I was awoken in the middle of the night by a phone call, I didn’t recognize the number or even the area code. I could hear the familiar sounds heard within the carriage of a train, moving along the tracks. I could hear unintelligible voices in the background, it didn’t sound English. Then what sounded like a female voice saying, “Kappa… Kappa… Kappa.” I replied, “Hello, who is this?” I could hear the sounds of a train a moment longer, then they hung up. This went on for months, happening one night every few weeks, usually after midnight. It became apparent to me, that the word Kappa, 河童 in Japanese meant ‘river-child’, an amphibious yōkai, a creature of folklore. That didn’t give any sense to the purpose or nature of the continual prank call. Some years later, while traveling Japan during one of the many train trips taken, I had an eerily familiar feeling, as I listened to the sounds of the train clunking over the tracks, and just as I anticipated it, I heard a woman somewhere in the carriage say what I knew would be said, “Kappa… Kappa… Kappa.” I struggled to get out of my seat, by the luggage and other passengers, looking around for anyone holding a phone. But no one was, and the passengers looked concerned and uneasy as I investigated them with a glare. So I returned to my seat and the weight of the question mark grew heavier.
The ancients knew it best, there was good, there was evil, but most of all there was the in-between, the tricksters, the deceivers. These elusive beings that left all those who crossed-paths with them scratching their heads. Forgotten by the modern world. Their will was intangible, there was no rhyme or reason, it dumbfounded mortal men that gods, fay, beings of great power would toy with the lives of so many, to achieve, seemingly nothing.
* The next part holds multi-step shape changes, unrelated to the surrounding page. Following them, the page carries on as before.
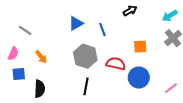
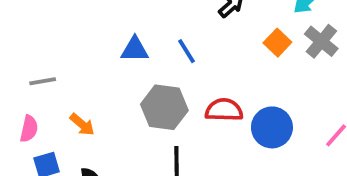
blue triangle: (76, 23) -> (135, 49), turned 42
gray line: (25, 30) -> (43, 81), turned -32
orange square: (140, 47) -> (277, 43), moved, turned -32

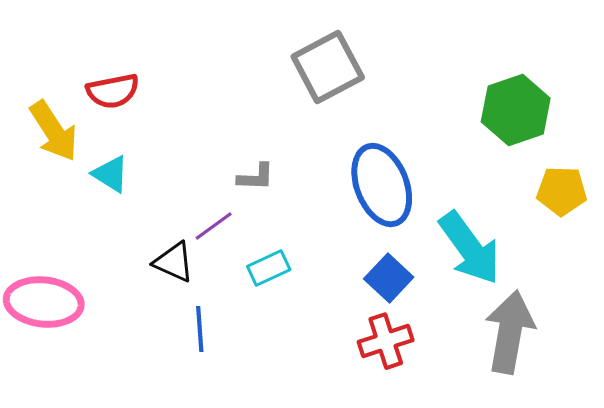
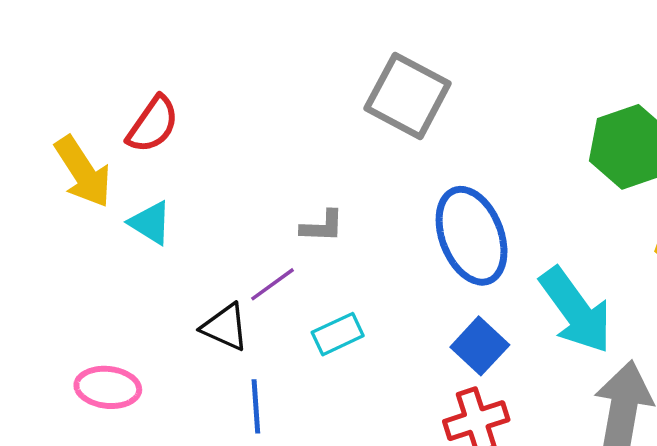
gray square: (328, 67) -> (408, 96), turned -34
red semicircle: (113, 91) -> (153, 124), turned -44
pink ellipse: (44, 302) -> (108, 387), moved, size x0.7

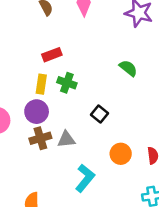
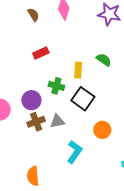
green cross: (67, 83) -> (56, 86), moved
yellow rectangle: (41, 84) -> (78, 70), moved
black square: (100, 114) -> (83, 99), size x1.6

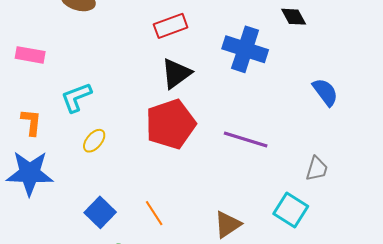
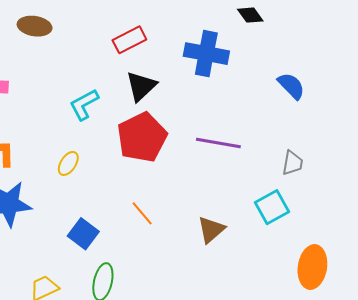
cyan L-shape: (76, 97) -> (84, 104), moved
cyan square: (291, 210) -> (272, 207), turned 36
orange line: (154, 213) -> (142, 213), moved

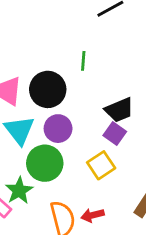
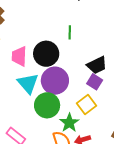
purple circle: (58, 129) -> (55, 81), size x1.4
green star: (19, 191) -> (69, 123), moved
Yet in their mischief, in their tricks and games, theirs was the greatest gift of all. It was always a display of triviality, a literal example of nonsense, leading us both metaphorically and literally down the garden path. Exposing us to unbelievable spectacles that many might call paranormal or supernatural, in an effort to unveil what lay before us, that consumes our existence from the moment we are born to the second that we die. The ordinance of belief, alike our reality as we understand it is not rigid, indestructible or impervious to challenge.